__Task data__
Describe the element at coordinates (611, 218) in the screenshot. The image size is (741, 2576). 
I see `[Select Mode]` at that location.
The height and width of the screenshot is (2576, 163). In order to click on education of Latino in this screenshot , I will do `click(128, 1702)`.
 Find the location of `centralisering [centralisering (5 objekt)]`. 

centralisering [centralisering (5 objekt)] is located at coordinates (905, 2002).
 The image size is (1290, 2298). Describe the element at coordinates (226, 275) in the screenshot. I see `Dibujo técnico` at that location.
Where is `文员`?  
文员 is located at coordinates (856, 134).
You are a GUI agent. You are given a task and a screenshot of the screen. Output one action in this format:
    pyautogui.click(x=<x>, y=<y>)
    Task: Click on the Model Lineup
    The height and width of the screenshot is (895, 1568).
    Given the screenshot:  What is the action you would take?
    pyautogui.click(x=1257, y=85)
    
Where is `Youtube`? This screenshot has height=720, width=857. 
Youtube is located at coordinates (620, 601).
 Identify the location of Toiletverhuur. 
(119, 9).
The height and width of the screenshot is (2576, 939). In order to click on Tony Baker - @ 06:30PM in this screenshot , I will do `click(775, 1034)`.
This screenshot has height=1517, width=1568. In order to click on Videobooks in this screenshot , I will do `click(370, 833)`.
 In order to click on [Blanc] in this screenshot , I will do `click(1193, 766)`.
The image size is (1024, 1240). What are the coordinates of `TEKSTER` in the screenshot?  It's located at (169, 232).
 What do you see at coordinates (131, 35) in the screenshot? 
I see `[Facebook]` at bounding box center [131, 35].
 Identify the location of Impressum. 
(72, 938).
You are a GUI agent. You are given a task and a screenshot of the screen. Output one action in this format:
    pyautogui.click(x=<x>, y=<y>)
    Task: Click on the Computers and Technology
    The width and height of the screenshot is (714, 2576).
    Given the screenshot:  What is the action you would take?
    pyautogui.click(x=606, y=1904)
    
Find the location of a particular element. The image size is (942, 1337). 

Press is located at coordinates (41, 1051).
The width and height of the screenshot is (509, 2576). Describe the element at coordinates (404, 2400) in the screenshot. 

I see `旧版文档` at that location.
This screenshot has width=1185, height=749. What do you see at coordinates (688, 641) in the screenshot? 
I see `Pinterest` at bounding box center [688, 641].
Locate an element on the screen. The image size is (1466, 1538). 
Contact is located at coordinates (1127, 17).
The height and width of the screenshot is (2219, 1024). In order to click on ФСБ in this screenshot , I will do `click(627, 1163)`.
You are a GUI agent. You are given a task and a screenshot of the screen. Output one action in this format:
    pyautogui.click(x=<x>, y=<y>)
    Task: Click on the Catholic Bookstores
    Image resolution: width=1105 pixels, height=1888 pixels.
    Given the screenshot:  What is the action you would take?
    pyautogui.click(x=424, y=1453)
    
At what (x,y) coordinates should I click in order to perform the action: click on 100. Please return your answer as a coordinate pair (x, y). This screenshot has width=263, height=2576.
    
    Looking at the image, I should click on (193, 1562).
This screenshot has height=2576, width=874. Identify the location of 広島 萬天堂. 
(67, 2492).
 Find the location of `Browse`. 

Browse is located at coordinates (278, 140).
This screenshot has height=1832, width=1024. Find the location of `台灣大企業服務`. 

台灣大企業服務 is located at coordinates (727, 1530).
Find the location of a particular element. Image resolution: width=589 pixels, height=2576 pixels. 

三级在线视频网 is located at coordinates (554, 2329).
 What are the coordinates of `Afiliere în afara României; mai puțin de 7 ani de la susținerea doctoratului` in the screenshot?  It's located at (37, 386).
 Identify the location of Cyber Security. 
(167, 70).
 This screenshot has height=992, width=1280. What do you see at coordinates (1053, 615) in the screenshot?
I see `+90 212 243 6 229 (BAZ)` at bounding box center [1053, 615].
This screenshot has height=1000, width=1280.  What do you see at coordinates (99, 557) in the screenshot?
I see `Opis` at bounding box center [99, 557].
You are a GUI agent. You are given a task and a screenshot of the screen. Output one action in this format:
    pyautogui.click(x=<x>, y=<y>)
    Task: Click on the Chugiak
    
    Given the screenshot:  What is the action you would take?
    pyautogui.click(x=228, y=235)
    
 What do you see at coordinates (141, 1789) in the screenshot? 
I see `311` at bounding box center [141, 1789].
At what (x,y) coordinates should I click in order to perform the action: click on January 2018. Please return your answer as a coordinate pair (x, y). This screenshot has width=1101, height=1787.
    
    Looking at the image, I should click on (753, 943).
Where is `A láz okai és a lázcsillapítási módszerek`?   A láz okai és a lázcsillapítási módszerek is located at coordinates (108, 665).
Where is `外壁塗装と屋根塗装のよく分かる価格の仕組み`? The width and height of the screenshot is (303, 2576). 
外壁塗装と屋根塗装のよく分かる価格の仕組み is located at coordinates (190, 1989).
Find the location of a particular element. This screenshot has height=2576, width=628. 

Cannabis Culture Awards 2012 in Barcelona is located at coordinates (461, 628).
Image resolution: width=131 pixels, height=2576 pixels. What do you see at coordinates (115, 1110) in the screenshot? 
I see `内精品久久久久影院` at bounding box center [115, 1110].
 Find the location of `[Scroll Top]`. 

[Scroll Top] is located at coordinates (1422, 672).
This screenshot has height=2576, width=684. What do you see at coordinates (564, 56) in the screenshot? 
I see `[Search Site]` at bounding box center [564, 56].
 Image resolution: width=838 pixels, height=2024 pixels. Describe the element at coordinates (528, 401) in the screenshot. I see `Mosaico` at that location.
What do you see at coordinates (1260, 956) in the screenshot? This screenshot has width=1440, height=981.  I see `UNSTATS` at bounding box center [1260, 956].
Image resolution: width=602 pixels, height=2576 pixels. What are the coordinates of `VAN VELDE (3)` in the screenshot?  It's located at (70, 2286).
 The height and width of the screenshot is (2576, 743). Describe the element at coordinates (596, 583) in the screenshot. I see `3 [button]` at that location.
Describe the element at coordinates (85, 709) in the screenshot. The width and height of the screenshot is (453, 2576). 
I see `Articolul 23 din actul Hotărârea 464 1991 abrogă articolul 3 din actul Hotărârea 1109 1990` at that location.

__What the task requires__
Show each line in the listing above that has "will".

__Result of the task__
The height and width of the screenshot is (2576, 163). In order to click on education of Latino in this screenshot , I will do `click(128, 1702)`.
The height and width of the screenshot is (2576, 939). In order to click on Tony Baker - @ 06:30PM in this screenshot , I will do `click(775, 1034)`.
This screenshot has height=1517, width=1568. In order to click on Videobooks in this screenshot , I will do `click(370, 833)`.
 In order to click on [Blanc] in this screenshot , I will do `click(1193, 766)`.
The height and width of the screenshot is (2219, 1024). In order to click on ФСБ in this screenshot , I will do `click(627, 1163)`.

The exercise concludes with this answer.